第78話:戦闘(前編)
広げられた、紙の地図。その上で、4つの点が動いていた。そのうちの2つ。重なった点が、6階で止まる。坂井はその様子を、エスカレーターの上で見ていた。
(おじさんは、変わらないわね。受け身のまま。私たちは、そういうわけにもいかないけど)
4階にある光点は、飲食店に入った後に、坂井が使っているエスカレーターの出口向かった。それを見て、彼女は2階で足を止める。
(さすがに、このまま上るわけにはいかないわね)
今。坂井がいるのは、東側のエスカレーターだ。そこから彼女は、時計回りに移動して、フロアの北にあるエスカレーターに向かった。4階の点は、彼女を追って移動してくる。
(……やっぱりね。私を待ち伏せしようとしてる。……どうしましょう)
地図を折りたたんで、坂井はそこで立ち止まる。そして1度、踵を返して全速力で走ってみた。元の場所を通りすぎて、彼女はその先にある、家具を売っている店に飛びこむ。
「……っ、ハァ、ハァ……」
柱に手をついて。坂井は肩で息をしながら、ズルズルとその場に座りこんだ。彼女はそのまま、握りしめていたせいで、シワがついた地図を開く。4階の点は、動いていない。
「……様子を、見てるのかしら。いえ、違うわね。体力を残しているんだわ。きっと、これは……」
彼女はほとんど、確信していた。4階にいるのは、あの茶髪の女だと。
(残りの人数を見て、男の人を裏切ったのね。私のことも、おじさんのことも。自分1人で、殺せると思って)
そして。茶髪の女は、先に坂井を殺しにきた。当然のことだ。坂井にとっても、その方がいい。
(おじさんなら、こんな手は通じないもの)
浦見と茶髪の女の違い。それは男女の差だけではない。もう1つ、決定的なものがある。
(あの女は、彼ほど積極的に動かない。今だって……)
4階の人物は、下に移動しようとはせず、フードコートに戻っていった。それを見て、坂井はゆっくりと立ち上がる。
(ほらね。どうせ、私が何度も位置を変えてるから、それに対応するのが面倒になったんでしょ。さて、彼女の武器は何かしら)

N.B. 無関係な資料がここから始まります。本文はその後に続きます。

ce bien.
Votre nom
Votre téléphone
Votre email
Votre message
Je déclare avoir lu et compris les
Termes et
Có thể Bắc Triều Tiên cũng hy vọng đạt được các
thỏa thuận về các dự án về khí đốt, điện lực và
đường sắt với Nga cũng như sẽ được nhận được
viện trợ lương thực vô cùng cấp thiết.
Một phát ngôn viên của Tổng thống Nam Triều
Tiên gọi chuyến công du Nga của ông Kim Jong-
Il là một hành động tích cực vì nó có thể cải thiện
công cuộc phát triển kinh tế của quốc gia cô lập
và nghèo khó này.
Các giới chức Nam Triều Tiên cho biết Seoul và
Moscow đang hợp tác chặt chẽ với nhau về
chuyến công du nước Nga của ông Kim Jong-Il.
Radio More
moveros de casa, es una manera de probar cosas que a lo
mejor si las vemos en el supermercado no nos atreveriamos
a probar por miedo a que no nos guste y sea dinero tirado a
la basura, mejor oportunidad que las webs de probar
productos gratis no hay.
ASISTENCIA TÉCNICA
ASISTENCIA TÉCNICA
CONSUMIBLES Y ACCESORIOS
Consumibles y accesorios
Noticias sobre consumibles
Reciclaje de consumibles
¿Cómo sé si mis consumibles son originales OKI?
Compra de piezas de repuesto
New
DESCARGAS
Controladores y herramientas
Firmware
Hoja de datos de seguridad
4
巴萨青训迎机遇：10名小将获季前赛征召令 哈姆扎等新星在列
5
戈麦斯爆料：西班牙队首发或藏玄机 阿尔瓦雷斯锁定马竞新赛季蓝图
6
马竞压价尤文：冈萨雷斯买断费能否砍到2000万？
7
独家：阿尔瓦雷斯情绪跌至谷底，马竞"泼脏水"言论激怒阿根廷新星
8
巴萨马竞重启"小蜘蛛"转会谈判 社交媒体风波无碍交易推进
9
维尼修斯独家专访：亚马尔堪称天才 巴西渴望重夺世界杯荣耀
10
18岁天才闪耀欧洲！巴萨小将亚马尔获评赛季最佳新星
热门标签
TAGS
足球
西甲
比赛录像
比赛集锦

大きな家具の間を通り抜けながら、坂井はマップを見て考えこむ。
(最低でナイフ、最高で包丁……そんなところね。防ぐには……)
家具の中にはクッションもあった。だが、それは服の下に入れるには、少し大きすぎる物だ。
(……これ、かしら)
最終的に。彼女は隣に並んでいる、オモチャ店に入っていく。そこにはちょうどいい大きさの、ぬいぐるみが置いてあった。
1/踵を返す
「あともどりする。引き返す」
2/肩で息をする
「苦しそうに、肩を上げ下げして呼吸をする」
3/確信
「固く信じて疑わないこと」
この後書き内での説明は、コトバンクのデジタル大辞泉から引用したものです。